In Red Bull ci sono due sedili per tre piloti. Yuki Tsunoda, Daniel Ricciardo e Liam Lawson sanno che uno di loro a fine stagione lascerà la squadra, visto che per tutti loro la prospettiva di un 2025 nel ruolo di riserva non rientra nei piani. Ovviamente chi si trova nella miglior posizione è Tsunoda, il cui annuncio di rinnovo è atteso a breve, entro il weekend del Gran Premio di Spagna.
La crescita confermata nel primo terzo di stagione ha messo il giapponese in un’ottima posizione sul mercato, con richieste arrivate anche da squadre esterne. Tsunoda ha sperato fino all’ultimo in una promozione in Red Bull, ma la conferma di Perez ha chiuso le porte.
Allo stesso tempo Helmut Marko ha però rimandato al mittente le richieste arrivate da altri team (tra cui Audi) confermando l’intenzione di voler avere Yuki a disposizione qualora nel 2025 Perez non si confermasse all’altezza delle aspettative. I temuti ‘swap’ improvvisi di Marko (che in più occasioni a stagione ha effettuato lo scambio tra un pilota Red Bull ed uno Racing Bulls) sono una variabile da mettere sempre in conto.
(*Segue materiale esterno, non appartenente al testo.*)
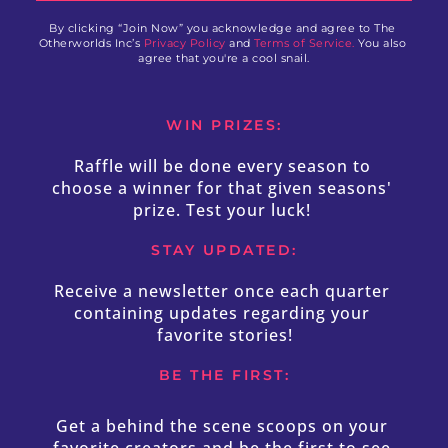
By clicking “Join Now” you acknowledge and agree to The 
Otherworlds Inc’s 
Privacy Policy
 and 
Terms of Service.
 You also 
agree that you're a cool snail.
WIN PRIZES:
Raffle will be done every season to 
choose a winner for that given seasons' 
prize. Test your luck! 
STAY UPDATED:
Receive a newsletter once each quarter 
containing updates regarding your 
favorite stories!
BE THE FIRST:
Get a behind the scene scoops on your 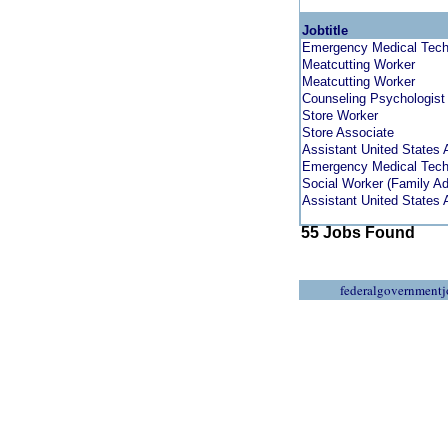
Jobtitle
Emergency Medical Techn
Meatcutting Worker
Meatcutting Worker
Counseling Psychologist
Store Worker
Store Associate
Assistant United States A
Emergency Medical Techn
Social Worker (Family A
Assistant United States A
55 Jobs Found
federalgovernmentj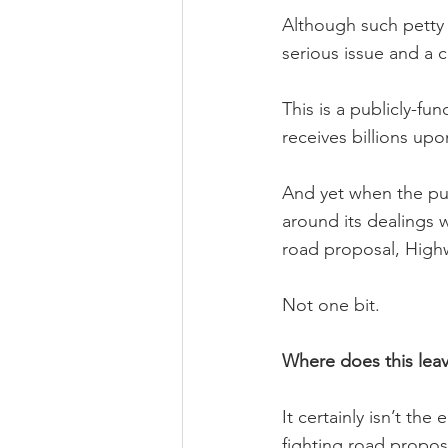
Although such petty i
serious issue and a c
This is a publicly-fu
receives billions upo
And yet when the pub
around its dealings 
road proposal, Highw
Not one bit.
Where does this lea
It certainly isn’t th
fighting road proposa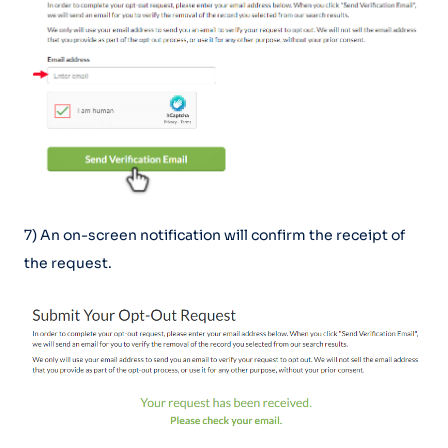
7) An on-screen notification will confirm the receipt of
the request.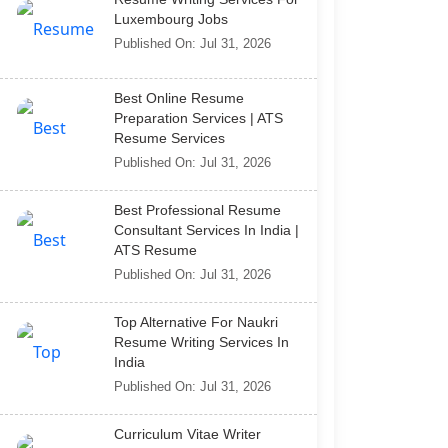
Luxembourg Jobs
Published On: Jul 31, 2026
Best Online Resume
Preparation Services | ATS
Resume Services
Published On: Jul 31, 2026
Best Professional Resume
Consultant Services In India |
ATS Resume
Published On: Jul 31, 2026
Top Alternative For Naukri
Resume Writing Services In
India
Published On: Jul 31, 2026
Curriculum Vitae Writer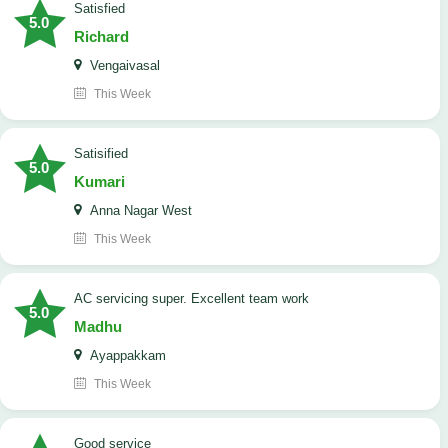
satisfied
5.0
Richard
Vengaivasal
This Week
Satisified
5.0
Kumari
Anna Nagar West
This Week
AC servicing super. Excellent team work
5.0
Madhu
Ayappakkam
This Week
good service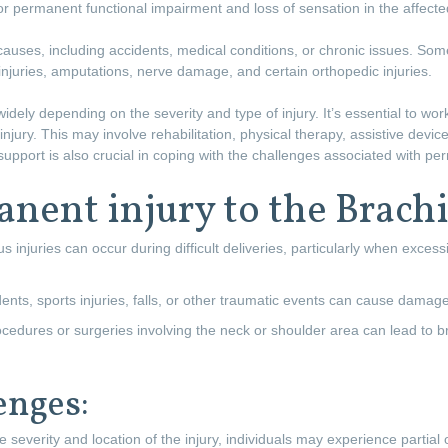
 or permanent functional impairment and loss of sensation in the affect
 causes, including accidents, medical conditions, or chronic issues. 
n injuries, amputations, nerve damage, and certain orthopedic injuries.
dely depending on the severity and type of injury. It’s essential to wor
ury. This may involve rehabilitation, physical therapy, assistive devices
upport is also crucial in coping with the challenges associated with pe
nent injury to the Brachi
 injuries can occur during difficult deliveries, particularly when excessi
ents, sports injuries, falls, or other traumatic events can cause damage
edures or surgeries involving the neck or shoulder area can lead to br
enges:
 severity and location of the injury, individuals may experience partial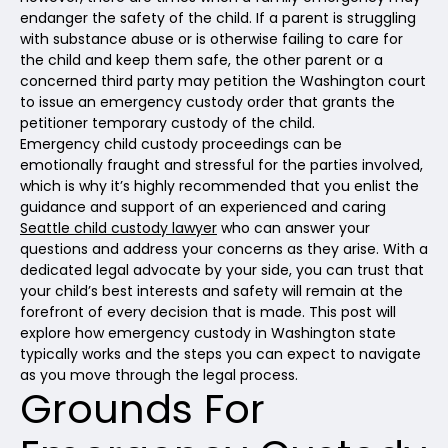
endanger the safety of the child. If a parent is struggling
with substance abuse or is otherwise failing to care for
the child and keep them safe, the other parent or a
concerned third party may petition the Washington court
to issue an emergency custody order that grants the
petitioner temporary custody of the child.
Emergency child custody proceedings can be
emotionally fraught and stressful for the parties involved,
which is why it’s highly recommended that you enlist the
guidance and support of an experienced and caring
Seattle child custody lawyer
who can answer your
questions and address your concerns as they arise. With a
dedicated legal advocate by your side, you can trust that
your child’s best interests and safety will remain at the
forefront of every decision that is made. This post will
explore how emergency custody in Washington state
typically works and the steps you can expect to navigate
as you move through the legal process.
Grounds For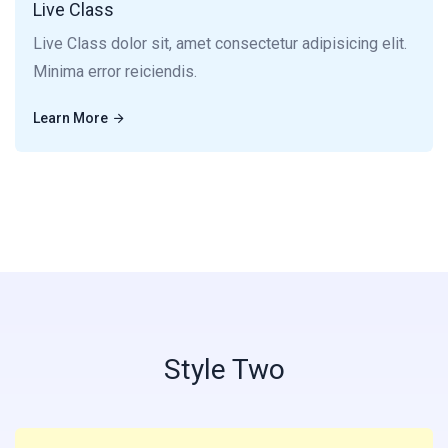
Live Class
Live Class dolor sit, amet consectetur adipisicing elit.
Minima error reiciendis.
Learn More
Learn More
Style Two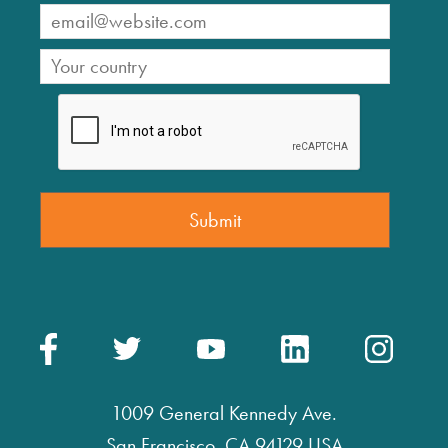
1009 General Kennedy Ave.
San Francisco, CA 94129 USA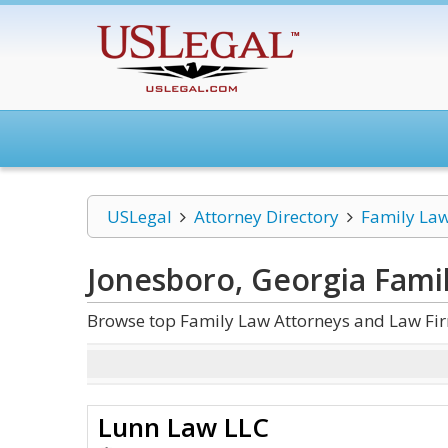
USLegal
Attorney Directory
Family La
Jonesboro, Georgia Fami
Browse top Family Law Attorneys and Law Fir
Lunn Law LLC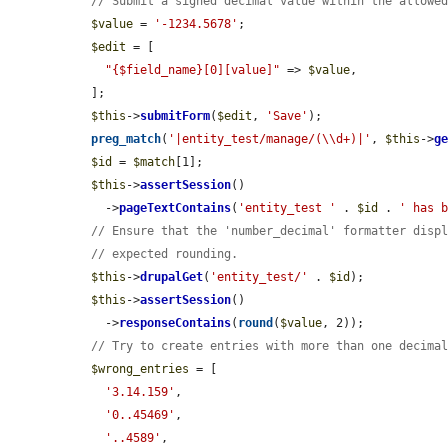
// Submit a signed decimal value within the allowe
$value
 = 
'-1234.5678'
;

$edit
 = [

"{$field_name}[0][value]"
 => 
$value
,

  ];

$this
->
submitForm
(
$edit
, 
'Save'
);

preg_match
(
'|entity_test/manage/(\\d+)|'
, 
$this
->
g
$id
 = 
$match
[1];

$this
->
assertSession
()

    ->
pageTextContains
(
'entity_test '
 . 
$id
 . 
' has 
// Ensure that the 'number_decimal' formatter disp
// expected rounding.
$this
->
drupalGet
(
'entity_test/'
 . 
$id
);

$this
->
assertSession
()

    ->
responseContains
(
round
(
$value
, 2));

// Try to create entries with more than one decima
$wrong_entries
 = [

'3.14.159'
,

'0..45469'
,

'..4589'
,
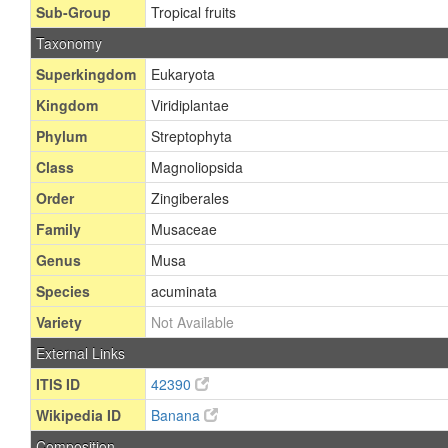
Sub-Group
Tropical fruits
Taxonomy
Superkingdom
Eukaryota
Kingdom
Viridiplantae
Phylum
Streptophyta
Class
Magnoliopsida
Order
Zingiberales
Family
Musaceae
Genus
Musa
Species
acuminata
Variety
Not Available
External Links
ITIS ID
42390
Wikipedia ID
Banana
Composition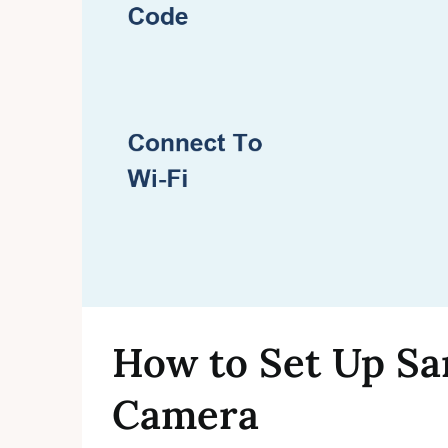
How to Set Up Sa
Camera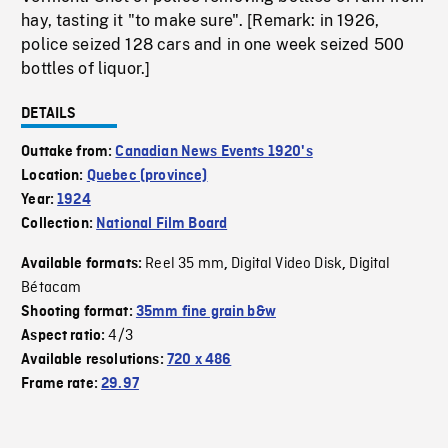
hay, tasting it "to make sure". [Remark: in 1926,
police seized 128 cars and in one week seized 500
bottles of liquor.]
DETAILS
Outtake from:
Canadian News Events 1920's
Location:
Quebec (province)
Year:
1924
Collection:
National Film Board
Reel 35 mm
Digital Video Disk
Digital
Available formats:
,
,
Bétacam
Shooting format:
35mm fine grain b&w
4/3
Aspect ratio:
Available resolutions:
720 x 486
Frame rate:
29.97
Yuki Tsunoda, Visa Cash App RB F1 Team
Foto di: Sam Bagnall / Motorsport Images
La Red Bull ha dovuto cambiare i piani che erano sul tavolo alla vigilia della stagione, nei quali la previsione era il ritorno di Daniel Ricciardo al fianco di Max Verstappen. L’australiano finora ha deluso le aspettative, ed il primo ad ammetterlo è lo stesso Daniel.
“Ho ottenuto un risultato straordinario a Miami – ha sottolineato Ricciardo - ma il resto della mia stagione non è stato proprio quello che mi aspetto da me stesso. Non ho fatto abbastanza per far rizzare i capelli e so che quello deve essere il mio obiettivo, devo provare a farlo, ma sarò comunque molto felice se avrò la possibilità di essere qui il prossimo anno”.
La stagione di Ricciardo può passare dal sogno (svanito) di tornare al volante di una Red Bull all’incubo di dover lasciare la Formula 1. La possibilità è concreta, perché se Helmut Marko e Christian Horner decidessero di confermare Ricciardo, finirebbero col perdere Lawson.
Oliver Mintzlaff, amministratore delegato di Red Bull GmbH, con Liam Lawson, pilota di riserva del team Visa Cash App RB F1
Foto di: Mark Sutton / Motorsport Images
Senza un volante da titolare il ventiduenne neozelandese può svincolarsi dal contratto Red Bull, e se dovesse trovare un’alternativa, sarebbe nelle condizioni di poter salutare la squadra che lo ha supportato nel corso della carriera. È probabile che la Red Bull prenderà tempo per concedere un’ultima opportunità a Ricciardo, ma sarà tempo prezioso anche per Lawson, da sfruttare per trovare un piano ‘B’ da mettere sul tavolo di Marko.
Al momento lo scenario più concreto sembra essere quello di un saluto definitivo a Ricciardo, finora costantemente alle spalle di Tsunoda nel confronto interno alla Racing Bull. Il rischio di vedere Lawson finire in una squadra avversaria sarebbe una beffa per Marko, come si è già visto due anni fa con l’affare Piastri-Alpine. L’opportunità offerta a Ricciardo è a termine, a Daniel servirà un deciso cambio di rotta prima della pausa estiva, viceversa il suo destino è già scritto.